====== SOURCE MATERIAL

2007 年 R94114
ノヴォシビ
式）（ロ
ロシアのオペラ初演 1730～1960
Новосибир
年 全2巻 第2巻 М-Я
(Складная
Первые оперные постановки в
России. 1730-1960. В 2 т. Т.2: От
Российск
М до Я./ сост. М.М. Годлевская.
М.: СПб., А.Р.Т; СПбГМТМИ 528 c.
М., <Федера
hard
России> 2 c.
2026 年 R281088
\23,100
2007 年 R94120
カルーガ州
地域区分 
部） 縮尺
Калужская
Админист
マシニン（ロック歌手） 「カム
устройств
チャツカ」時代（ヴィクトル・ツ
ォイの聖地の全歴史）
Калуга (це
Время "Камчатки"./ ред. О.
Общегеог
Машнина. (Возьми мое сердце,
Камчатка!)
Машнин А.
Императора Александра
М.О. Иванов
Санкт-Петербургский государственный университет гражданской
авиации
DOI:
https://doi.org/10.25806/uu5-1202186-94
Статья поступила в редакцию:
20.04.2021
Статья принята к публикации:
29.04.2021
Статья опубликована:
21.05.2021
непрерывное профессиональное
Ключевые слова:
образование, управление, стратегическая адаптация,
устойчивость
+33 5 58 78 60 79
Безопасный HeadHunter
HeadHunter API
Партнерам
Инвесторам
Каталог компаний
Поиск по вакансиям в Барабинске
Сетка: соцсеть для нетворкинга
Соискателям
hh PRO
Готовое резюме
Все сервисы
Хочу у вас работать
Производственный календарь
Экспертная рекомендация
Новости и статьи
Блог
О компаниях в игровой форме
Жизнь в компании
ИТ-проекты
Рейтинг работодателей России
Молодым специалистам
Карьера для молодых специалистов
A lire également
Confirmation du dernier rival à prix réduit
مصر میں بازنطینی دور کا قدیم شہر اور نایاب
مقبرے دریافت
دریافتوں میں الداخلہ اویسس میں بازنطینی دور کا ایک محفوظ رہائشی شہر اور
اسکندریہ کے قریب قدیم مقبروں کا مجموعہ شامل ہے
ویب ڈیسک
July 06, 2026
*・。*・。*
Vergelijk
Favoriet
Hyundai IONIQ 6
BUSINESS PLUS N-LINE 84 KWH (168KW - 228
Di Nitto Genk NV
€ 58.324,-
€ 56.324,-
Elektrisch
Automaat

============

◆ WHAT NEEDS TO BE DONE
Print every record exactly as written.

◆ EXERCISE RESPONSE
2007 年 R94114
ノヴォシビ
式）（ロ
ロシアのオペラ初演 1730～1960
Новосибир
年 全2巻 第2巻 М-Я
(Складная
Первые оперные постановки в
России. 1730-1960. В 2 т. Т.2: От
Российск
М до Я./ сост. М.М. Годлевская.
М.: СПб., А.Р.Т; СПбГМТМИ 528 c.
М., <Федера
hard
России> 2 c.
2026 年 R281088
\23,100
2007 年 R94120
カルーガ州
地域区分 
部） 縮尺
Калужская
Админист
マシニン（ロック歌手） 「カム
устройств
チャツカ」時代（ヴィクトル・ツ
ォイの聖地の全歴史）
Калуга (це
Время "Камчатки"./ ред. О.
Общегеог
Машнина. (Возьми мое сердце,
Камчатка!)
Машнин А.
Императора Александра
М.О. Иванов
Санкт-Петербургский государственный университет гражданской
авиации
DOI:
https://doi.org/10.25806/uu5-1202186-94
Статья поступила в редакцию:
20.04.2021
Статья принята к публикации:
29.04.2021
Статья опубликована:
21.05.2021
непрерывное профессиональное
Ключевые слова:
образование, управление, стратегическая адаптация,
устойчивость
+33 5 58 78 60 79
Безопасный HeadHunter
HeadHunter API
Партнерам
Инвесторам
Каталог компаний
Поиск по вакансиям в Барабинске
Сетка: соцсеть для нетворкинга
Соискателям
hh PRO
Готовое резюме
Все сервисы
Хочу у вас работать
Производственный календарь
Экспертная рекомендация
Новости и статьи
Блог
О компаниях в игровой форме
Жизнь в компании
ИТ-проекты
Рейтинг работодателей России
Молодым специалистам
Карьера для молодых специалистов
A lire également
Confirmation du dernier rival à prix réduit
مصر میں بازنطینی دور کا قدیم شہر اور نایاب
مقبرے دریافت
دریافتوں میں الداخلہ اویسس میں بازنطینی دور کا ایک محفوظ رہائشی شہر اور
اسکندریہ کے قریب قدیم مقبروں کا مجموعہ شامل ہے
ویب ڈیسک
July 06, 2026
*・。*・。*
Vergelijk
Favoriet
Hyundai IONIQ 6
BUSINESS PLUS N-LINE 84 KWH (168KW - 228
Di Nitto Genk NV
€ 58.324,-
€ 56.324,-
Elektrisch
Automaat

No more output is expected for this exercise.